BGH 7.4.2016, I ZR 237/14
Der Sachverhalt:
Die klagende GmbH war seit 2007 in der Arbeitnehmerüberlassung tätig und im Handelsregister mit der Firma "MT-PERFECT GmbH" eingetragen. Sie benutzte diese Firma in ihren Geschäftsunterlagen auch in der Schreibweise "mt-perfect GmbH" und in Form eines Logos. Die Beklagte zu 1) wurde im Sommer 2011 durch die frühere Geschäftsführerin der Klägerin und den Beklagten zu 2) gegründet und im August 2011 in das Handelsregister eingetragen. Seither ist die Beklagte zu 1) in der Arbeitnehmerüberlassung tätig. Ein Großteil der Kunden der Klägerin wechselte zur Beklagten zu 1). Diese benutzt zur Bezeichnung ihres Geschäftsbetriebs die Zeichen "mt:p-service GmbH" und "MT:P-Service GmbH - Personal und Promotion" sowie ein Logo, das dem der Klägerin stark ähnelt.
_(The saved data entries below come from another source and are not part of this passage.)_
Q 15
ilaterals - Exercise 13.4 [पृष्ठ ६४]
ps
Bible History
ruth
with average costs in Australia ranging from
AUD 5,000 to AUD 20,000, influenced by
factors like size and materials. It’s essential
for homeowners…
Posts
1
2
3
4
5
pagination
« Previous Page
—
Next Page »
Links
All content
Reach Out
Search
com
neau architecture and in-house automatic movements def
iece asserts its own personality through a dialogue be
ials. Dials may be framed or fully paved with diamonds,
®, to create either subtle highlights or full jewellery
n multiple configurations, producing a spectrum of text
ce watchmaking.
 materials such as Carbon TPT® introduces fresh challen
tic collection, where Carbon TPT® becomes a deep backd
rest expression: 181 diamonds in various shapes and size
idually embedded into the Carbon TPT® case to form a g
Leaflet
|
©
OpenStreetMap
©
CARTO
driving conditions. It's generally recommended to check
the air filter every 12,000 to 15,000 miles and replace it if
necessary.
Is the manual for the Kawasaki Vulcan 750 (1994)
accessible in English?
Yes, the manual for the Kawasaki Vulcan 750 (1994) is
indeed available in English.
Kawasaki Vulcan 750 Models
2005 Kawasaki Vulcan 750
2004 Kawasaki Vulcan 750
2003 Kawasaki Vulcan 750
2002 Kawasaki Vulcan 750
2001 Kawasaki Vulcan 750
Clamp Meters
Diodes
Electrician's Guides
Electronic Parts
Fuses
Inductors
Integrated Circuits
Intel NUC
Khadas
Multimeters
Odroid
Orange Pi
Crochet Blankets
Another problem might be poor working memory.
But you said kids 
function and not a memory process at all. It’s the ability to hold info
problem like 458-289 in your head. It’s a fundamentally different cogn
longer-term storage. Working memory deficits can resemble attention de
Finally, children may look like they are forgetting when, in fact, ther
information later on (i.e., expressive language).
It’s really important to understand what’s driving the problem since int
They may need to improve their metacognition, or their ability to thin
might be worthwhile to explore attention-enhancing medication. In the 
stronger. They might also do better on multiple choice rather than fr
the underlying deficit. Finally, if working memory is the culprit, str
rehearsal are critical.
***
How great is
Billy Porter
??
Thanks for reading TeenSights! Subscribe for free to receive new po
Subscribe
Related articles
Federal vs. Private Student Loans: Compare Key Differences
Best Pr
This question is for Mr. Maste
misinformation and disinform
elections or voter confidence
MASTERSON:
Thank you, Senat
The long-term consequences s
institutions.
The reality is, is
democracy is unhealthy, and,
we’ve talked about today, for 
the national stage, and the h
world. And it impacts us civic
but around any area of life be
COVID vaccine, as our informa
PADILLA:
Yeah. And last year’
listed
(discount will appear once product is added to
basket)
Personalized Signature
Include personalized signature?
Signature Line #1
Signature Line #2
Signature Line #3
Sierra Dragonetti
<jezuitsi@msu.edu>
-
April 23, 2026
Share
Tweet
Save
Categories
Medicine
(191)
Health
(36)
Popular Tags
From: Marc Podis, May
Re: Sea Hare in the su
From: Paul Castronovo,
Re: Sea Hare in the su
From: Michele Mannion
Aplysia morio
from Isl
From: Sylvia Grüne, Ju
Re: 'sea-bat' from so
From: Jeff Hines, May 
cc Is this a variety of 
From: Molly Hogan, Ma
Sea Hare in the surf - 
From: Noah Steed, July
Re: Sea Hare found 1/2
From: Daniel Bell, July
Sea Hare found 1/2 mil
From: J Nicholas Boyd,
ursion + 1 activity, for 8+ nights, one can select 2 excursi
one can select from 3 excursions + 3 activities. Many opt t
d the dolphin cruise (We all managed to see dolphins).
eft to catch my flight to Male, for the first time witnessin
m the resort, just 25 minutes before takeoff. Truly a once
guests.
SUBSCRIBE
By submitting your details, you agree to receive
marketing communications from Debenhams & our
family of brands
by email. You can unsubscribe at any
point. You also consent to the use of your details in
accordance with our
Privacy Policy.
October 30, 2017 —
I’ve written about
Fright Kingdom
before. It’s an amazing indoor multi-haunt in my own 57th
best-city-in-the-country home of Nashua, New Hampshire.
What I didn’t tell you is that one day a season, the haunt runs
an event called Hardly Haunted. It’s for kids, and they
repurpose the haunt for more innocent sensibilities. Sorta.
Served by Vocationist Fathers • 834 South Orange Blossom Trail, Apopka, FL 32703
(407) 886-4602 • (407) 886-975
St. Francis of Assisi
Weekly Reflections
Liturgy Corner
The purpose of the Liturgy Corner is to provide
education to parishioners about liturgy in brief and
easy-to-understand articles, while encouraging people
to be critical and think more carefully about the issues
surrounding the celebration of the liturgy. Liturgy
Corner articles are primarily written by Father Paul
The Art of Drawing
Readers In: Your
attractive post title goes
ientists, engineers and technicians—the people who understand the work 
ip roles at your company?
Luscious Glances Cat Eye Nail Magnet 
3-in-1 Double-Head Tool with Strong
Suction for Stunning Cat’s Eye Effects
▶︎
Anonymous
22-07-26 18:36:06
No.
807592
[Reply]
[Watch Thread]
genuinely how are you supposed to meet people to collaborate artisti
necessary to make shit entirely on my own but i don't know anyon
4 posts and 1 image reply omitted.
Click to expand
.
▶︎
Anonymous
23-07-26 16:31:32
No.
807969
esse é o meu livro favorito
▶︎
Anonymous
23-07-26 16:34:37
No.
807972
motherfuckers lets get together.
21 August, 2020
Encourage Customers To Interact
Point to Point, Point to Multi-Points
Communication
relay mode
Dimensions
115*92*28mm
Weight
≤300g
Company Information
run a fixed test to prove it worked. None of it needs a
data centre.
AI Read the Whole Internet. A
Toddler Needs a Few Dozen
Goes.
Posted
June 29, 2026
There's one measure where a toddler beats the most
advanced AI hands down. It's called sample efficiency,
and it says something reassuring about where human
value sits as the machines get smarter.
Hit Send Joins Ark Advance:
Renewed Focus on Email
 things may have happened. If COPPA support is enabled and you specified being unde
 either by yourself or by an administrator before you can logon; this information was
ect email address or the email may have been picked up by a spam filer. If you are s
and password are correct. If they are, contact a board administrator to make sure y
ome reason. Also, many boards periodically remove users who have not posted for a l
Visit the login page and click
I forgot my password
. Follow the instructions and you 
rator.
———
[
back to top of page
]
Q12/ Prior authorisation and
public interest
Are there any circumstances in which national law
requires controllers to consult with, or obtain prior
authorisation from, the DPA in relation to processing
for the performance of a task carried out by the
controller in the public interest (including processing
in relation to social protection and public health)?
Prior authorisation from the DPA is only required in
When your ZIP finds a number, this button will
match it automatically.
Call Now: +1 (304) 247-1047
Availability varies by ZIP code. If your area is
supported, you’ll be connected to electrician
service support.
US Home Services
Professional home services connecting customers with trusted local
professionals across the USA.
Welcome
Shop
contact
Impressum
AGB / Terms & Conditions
Die Klägerin behauptet, am 2.10.2011 sei außer den vorgenannten Zeichen auch die Bezeichnung "mt:Perfect GmbH" auf der Homepage der Beklagten zu 1) abrufbar gewesen.

Die Klägerin trat in der Folgezeit in erheblich reduziertem Umfang im Geschäftsverkehr auf. Sie trug vor, ihr Geschäftsbetrieb sei zwar im September 2011 nahezu zum Erliegen gekommen. Sie sei aber nach wie vor geschäftlich tätig und um einen Neuaufbau ihres Unternehmens bemüht gewesen. Sie habe versucht, neue Geschäftsräume anzumieten, ihre finanziellen und steuerlichen Verpflichtungen zu erfüllen und habe Schriftwechsel mit einem Softwareanbieter und einem Internetprovider geführt. Mit einer Abmahnung vom 24.1.2012 beanstandete die Klägerin, die Beklagte habe durch die Verwendung der vorgenannten Bezeichnungen ihr Unternehmenskennzeichenrecht verletzt.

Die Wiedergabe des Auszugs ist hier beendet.